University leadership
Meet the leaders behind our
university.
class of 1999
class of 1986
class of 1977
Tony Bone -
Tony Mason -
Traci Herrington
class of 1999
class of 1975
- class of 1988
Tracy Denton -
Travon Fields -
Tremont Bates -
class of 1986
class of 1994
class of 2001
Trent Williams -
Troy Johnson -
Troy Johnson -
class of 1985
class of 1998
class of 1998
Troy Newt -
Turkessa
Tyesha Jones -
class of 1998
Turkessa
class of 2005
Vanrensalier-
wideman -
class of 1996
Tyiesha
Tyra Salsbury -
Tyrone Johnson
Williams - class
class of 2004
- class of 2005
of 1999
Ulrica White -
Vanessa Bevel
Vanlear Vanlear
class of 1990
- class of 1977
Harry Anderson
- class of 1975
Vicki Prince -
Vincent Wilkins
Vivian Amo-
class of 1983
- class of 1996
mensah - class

..............................

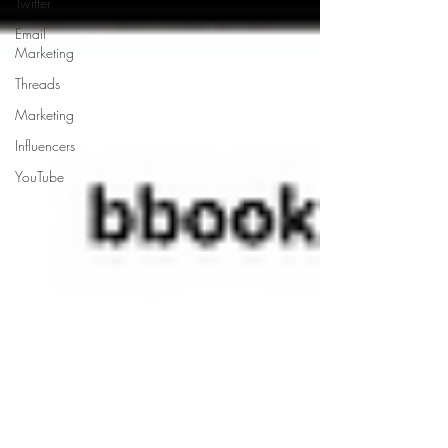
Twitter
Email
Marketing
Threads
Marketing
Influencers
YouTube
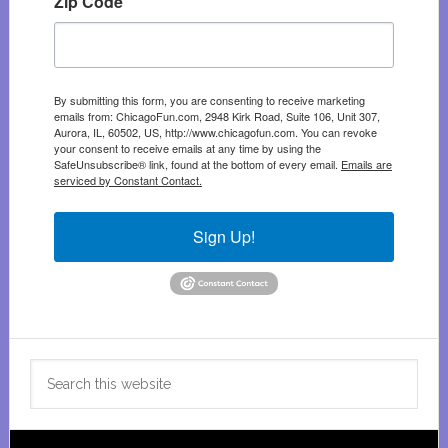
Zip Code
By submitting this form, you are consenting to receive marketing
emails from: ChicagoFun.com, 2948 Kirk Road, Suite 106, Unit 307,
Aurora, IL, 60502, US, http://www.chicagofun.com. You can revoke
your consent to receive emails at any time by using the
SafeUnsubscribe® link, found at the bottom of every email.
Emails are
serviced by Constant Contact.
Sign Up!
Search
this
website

..............................

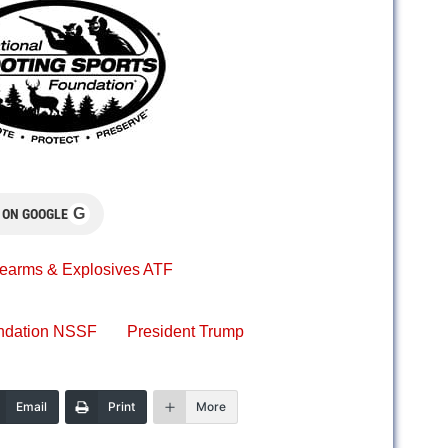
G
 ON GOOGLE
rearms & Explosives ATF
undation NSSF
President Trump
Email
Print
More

..............................

- _WHAT TO DO_: Look through the entries above, find each line containing "receive", and copy it.

- _WORKED SOLUTION_:
By submitting this form, you are consenting to receive marketing
your consent to receive emails at any time by using the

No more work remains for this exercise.